Selling Plant Starts: Not Just for Springtime
Shopping for baby plants for your garden in springtime seems like a long way off during the wet, cool winter. But here on the farm, selling plant starts is nearly a year-round endeavor.
As the farm office manager, I spend most of my time at a computer, and these days, that means entering data from this spring’s plant starts sales into a spreadsheet so we can better analyze our sales and plan for next season. Soon, Karyn will be meeting with the PT Food Co-op and Chimacum Corner Store to negotiate which of our nearly 100 varieties of plant starts to sell there. We’ll also strategize our sales at the farmers market and our own Farmstand.
You might already have seen seed catalogs arriving in your mailbox — before long, we’ll be placing our seed orders. Inventorying and ordering the hundreds of pot tags that label each plant takes a bit of time and patience, as does inventorying and ordering the pots that the plants grow in.
Once we have the seeds, our detailed production plan guides us through the various requirements of each type of seed. Each type germinates at a different temperature. Some seeds need to be soaked overnight. Some need darkness in order to germinate. Some, like lupines, need to be inoculated with symbiotic bacteria that help the plants fix nitrogen in their roots. Plants grow at different rates, and in order to have baby plants available throughout the spring that aren’t either too young and fragile or too old and leggy, we have a schedule of how many seeds of which varieties to plant on what dates. As the plants sprout, we must protect them from frost, water them at just the right times, and transplant them into bigger pots.

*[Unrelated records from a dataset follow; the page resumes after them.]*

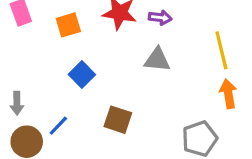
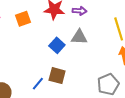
blue square: (82, 74) -> (57, 45), moved
blue line: (58, 126) -> (38, 84), moved

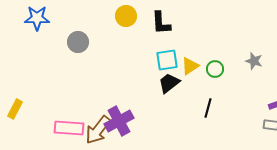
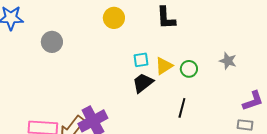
yellow circle: (126, 16) -> (114, 18), moved
black L-shape: (161, 23) -> (166, 18), moved
cyan square: (167, 60) -> (141, 60), size x0.7

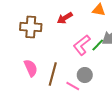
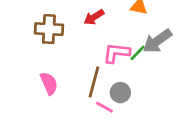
pink L-shape: (82, 45) -> (116, 53), turned 45
brown line: (53, 74) -> (94, 82), moved

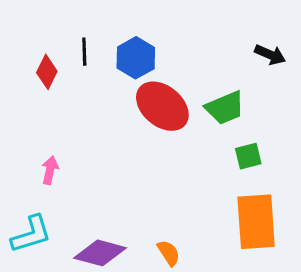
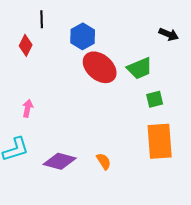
black line: (84, 52) -> (42, 19), moved

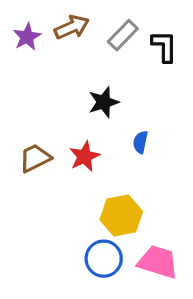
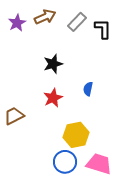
black star: (104, 102) -> (53, 64), moved
brown trapezoid: (35, 158) -> (14, 116), moved

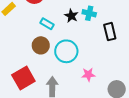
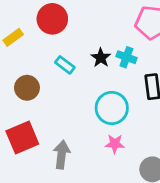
brown circle: (41, 45) -> (27, 88), moved
cyan circle: (66, 51) -> (112, 108), moved

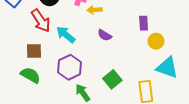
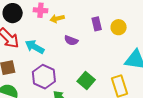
purple rectangle: (144, 23) -> (97, 24), moved
yellow circle: (156, 41) -> (119, 27), moved

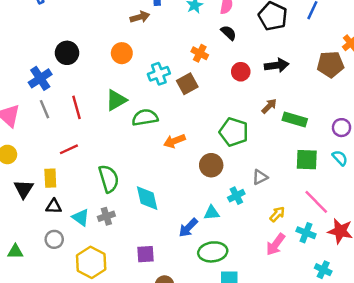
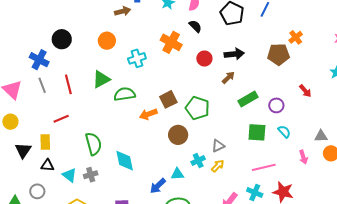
orange cross: (200, 53) -> (171, 42), size x1.5
blue cross: (40, 78) -> (39, 60), turned -30
brown square: (187, 84) -> (168, 99), moved
brown arrow: (269, 106) -> (228, 78), moved
green rectangle: (295, 119) -> (248, 99), turned -48
purple circle: (341, 128) -> (276, 105), moved
pink line: (316, 202) -> (264, 167), turned -60
yellow arrow: (277, 214) -> (218, 166), moved
gray circle: (54, 239) -> (37, 191), moved

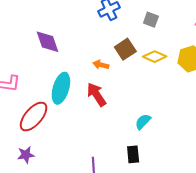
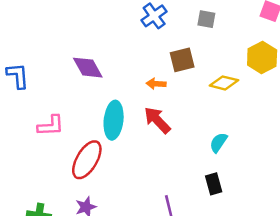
brown square: (125, 49) -> (182, 60), turned 30
yellow diamond: (155, 57) -> (224, 83), moved

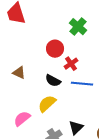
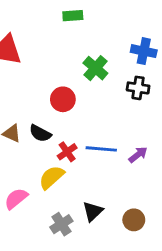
red cross: (71, 64) -> (67, 152), moved
black semicircle: (53, 81) -> (40, 133), moved

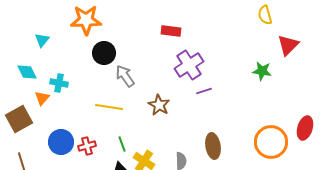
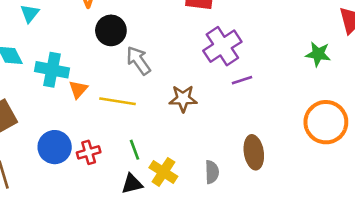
cyan cross: (59, 83) -> (52, 70), size x1.4
orange triangle: (42, 98) -> (78, 89), moved
brown star: (159, 105) -> (183, 99), turned -30
orange circle: (271, 142) -> (326, 122), moved

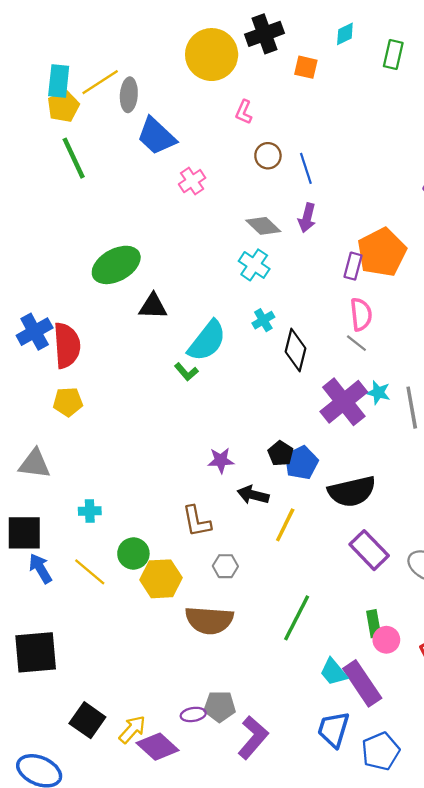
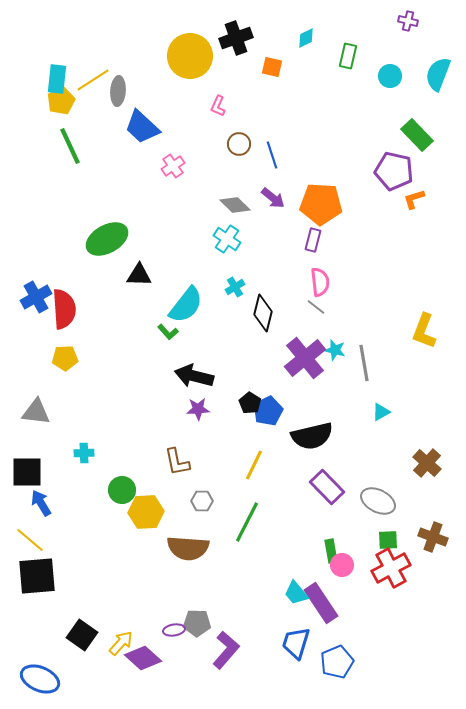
purple arrow: (307, 218) -> (273, 198), turned -65
orange pentagon: (382, 252) -> (321, 204), moved, turned 30
black arrow: (253, 495) -> (194, 376), moved, size x1.4
yellow line: (90, 572) -> (30, 540), moved
green line: (297, 618) -> (247, 522), moved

Finally, the plant starts are ready to be sold starting in late March or early April. This is when all our planning meets the real world. We strategize about how many plants of which variety to send to each outlet each week. Which plants sell best at the Farmstand versus at the farmers market? Are the red cosmos big enough to sell now, or should they stay in the greenhouse for another week? Did cold temperatures kill off our earliest planting of nasturtiums, or did that risky early planting pay off?
This is also when I get to leave the office twice a week and deliver plants to the Co-op and Corner Store. It’s enjoyable to see how excited shoppers get when we bring in flats of new plants. We track each plant delivered, sold, set out at the Farmstand, or brought back from the farmers market. Back at the office, I send out invoices for plant starts and track payments for them.
Finally, in late June, we can take a big deep breath when all the plant starts have left the greenhouse and are growing happily in gardens across the county. We get a few months’ break from plant starts… until planning starts again in November.